Dr. Architect & Mr. Chef

E. Seda KAYIM / 02 Temmuz 2010
Pasquale Pontillo, Hollanda'da catering işi ile uğraşan İtalyan bir mimar. "Dr. Architect & Mr. Chef" ise, onun alter-egosu. Ama bu, isme ilhamını veren Jekyll-Hyde ikilemesinde olduğu gibi birbirine zarar veren bir karşıtlık değil; mimarlık...

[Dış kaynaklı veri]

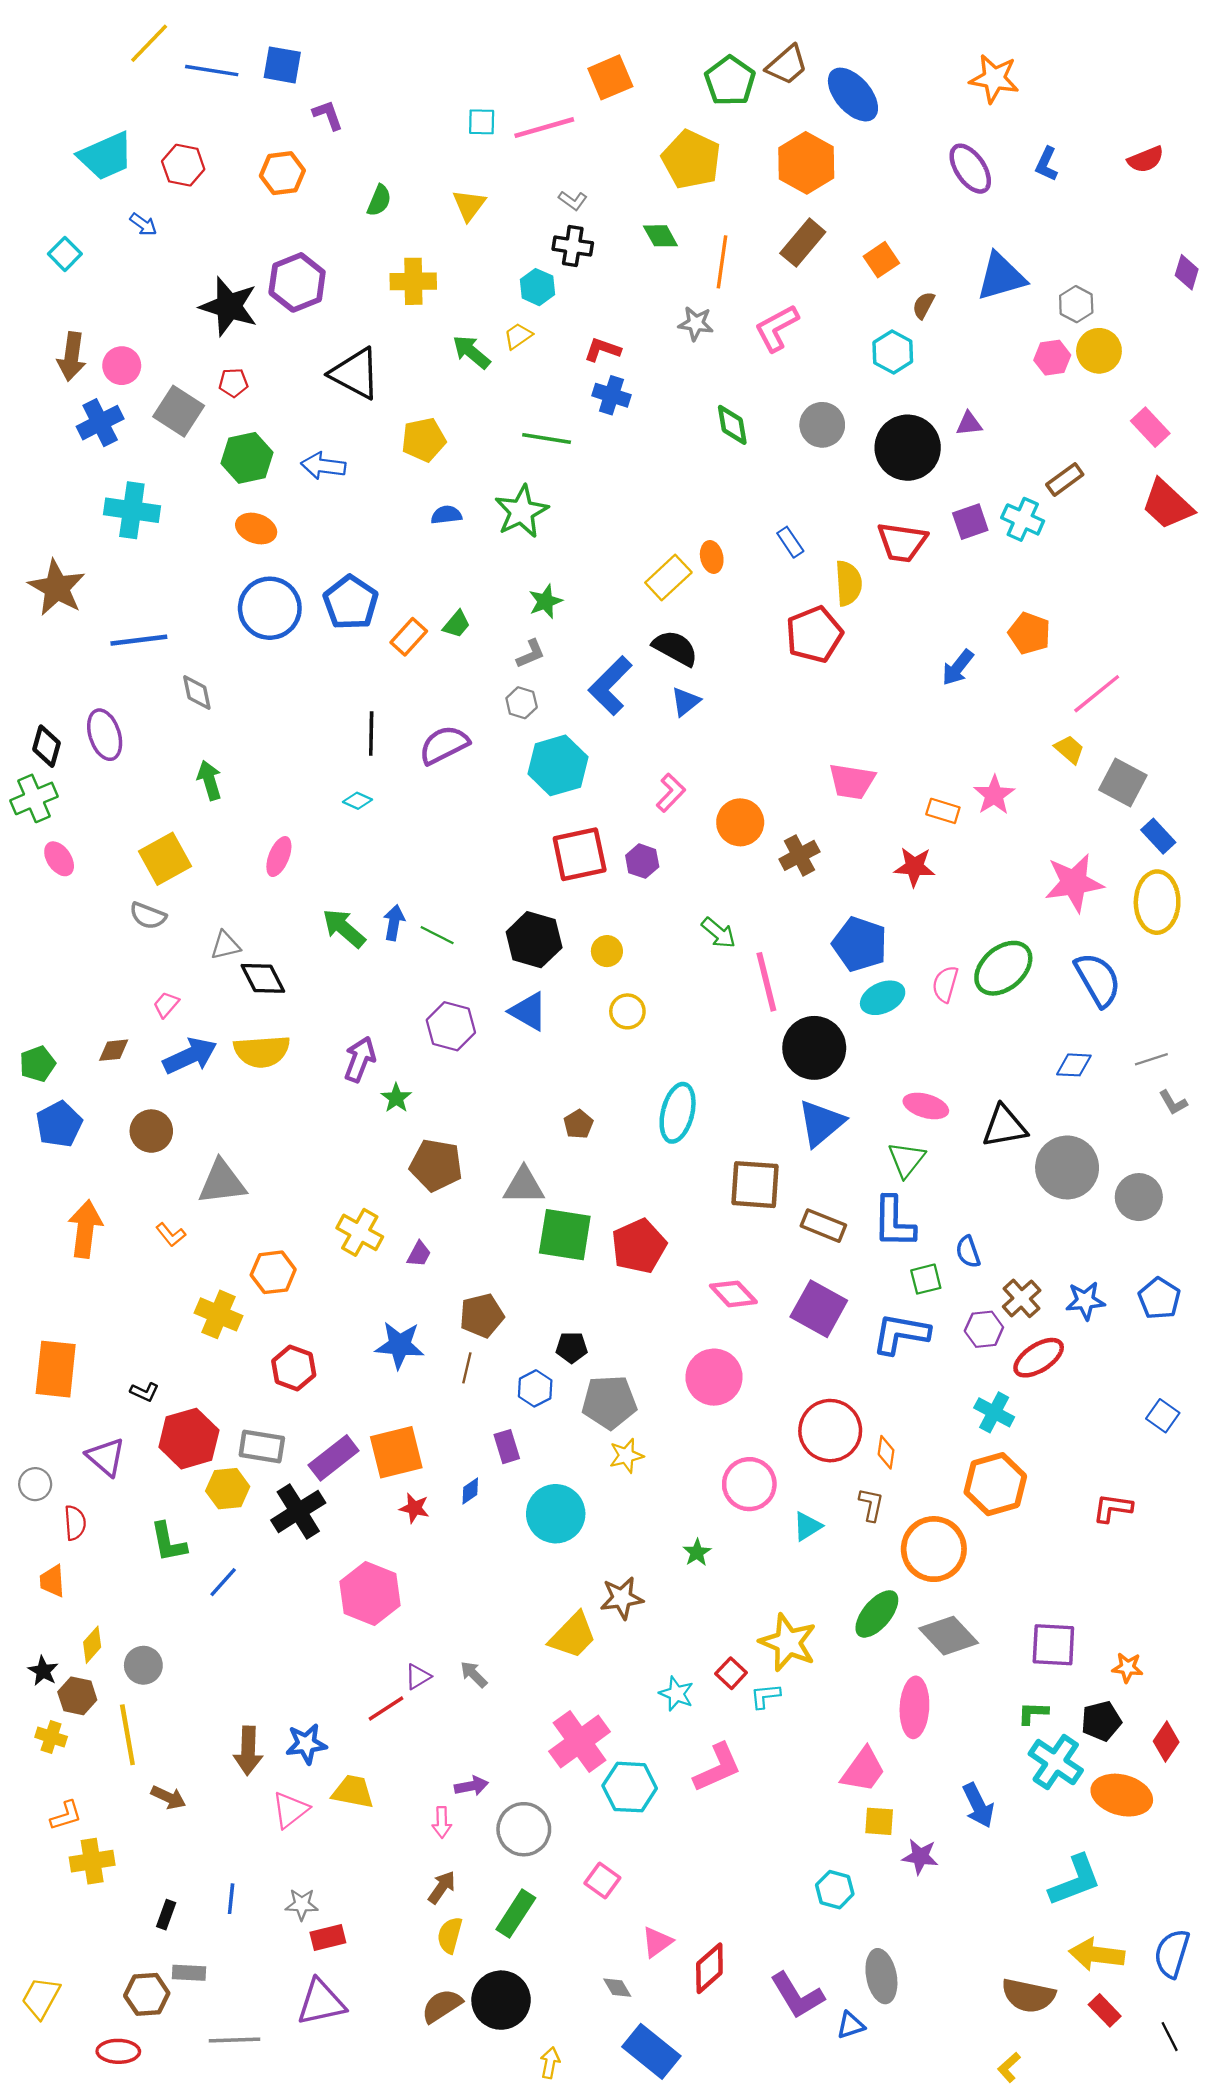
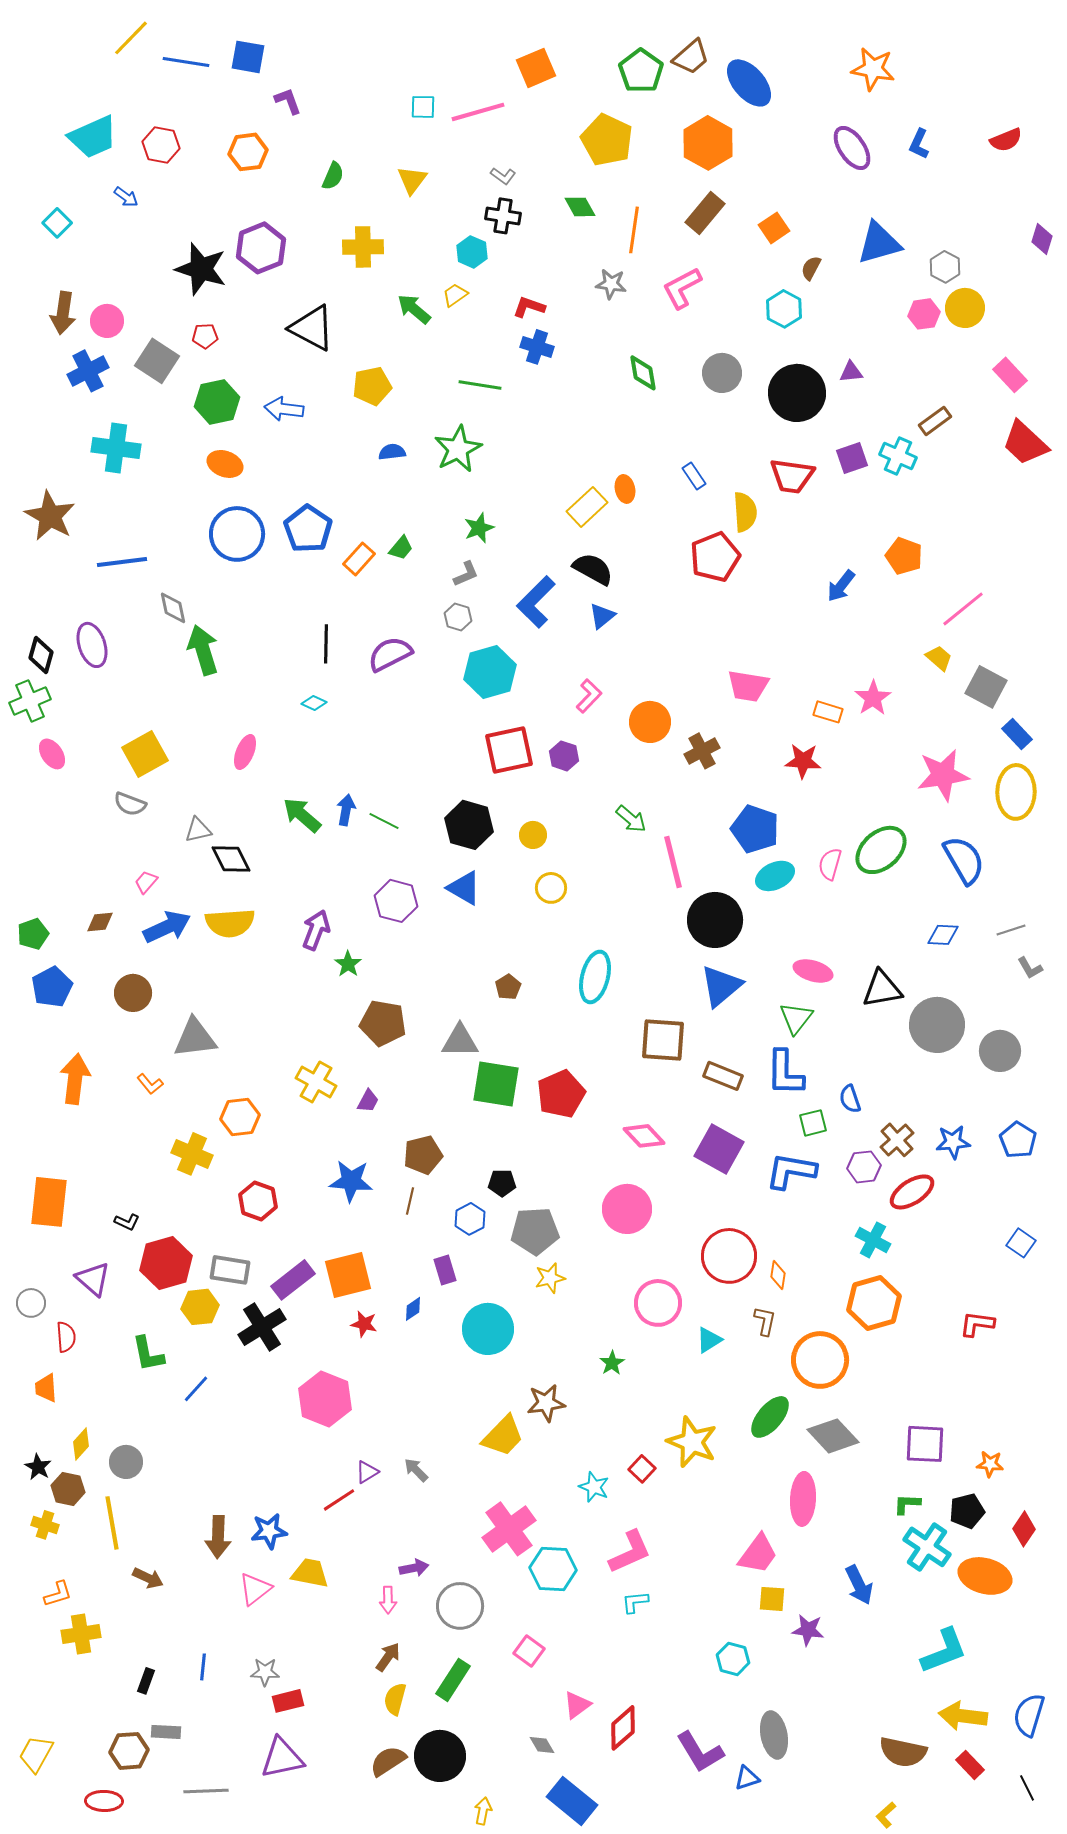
green arrow: (209, 780) -> (203, 650), moved, size x1.4
cyan L-shape: (765, 1696) -> (635, 1602), moved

Pasquale Pontillo, Hollanda'da catering işi ile uğraşan İtalyan bir mimar. "Dr. Architect & Mr. Chef" ise, onun -bir anlamda- alter-egosu. Ama bu, isme ilhamını veren Jekyll-Hyde ikilemesinde olduğu gibi birbirine zarar veren bir karşıtlık değil; mimarlık ve tasarım bilgisi ile gastoromi merakını bir araya getiren verimli ve ince zevkli bir karşılaşma... Pontillo, İtalya'da yıllarca mimarlık ile uğraştıktan sonra ilk tutkusuna, yemek pişirme sanatına yönelen yarı-profesyonel bir isim. Mimarın kurduğu "Dr. Architect & Mr. Chef" isimli catering firması, çeşitli etkinliklere özel sunumlarla yemek servis ediyor. Ancak söz konusu yiyecekler, geleneksel tariflerden ilham alınarak geliştirilmiş/değiştirilmiş tariflerle hazırlanıyor ve tamamen gelenekselin dışında, hatta butik denilebilecek yöntemlerle sunuluyor. Pontillo, sandviçleri için yağlı kağıttan ambalajlar dikiyor veya plastik oyuncak kutuları içinde saklayarak servis edebiliyor. Makarna salataları kağıttan külahlardan yeniliyor; çorbalar çaydanlıklardan içiliyor; balsadan çatal-kaşıklar ve el boyaması masa örtüleri de onlara eşlik ediyor. Dolayısıyla yemek, bütünüyle tasarlanmış bir performansa dönüşüyor.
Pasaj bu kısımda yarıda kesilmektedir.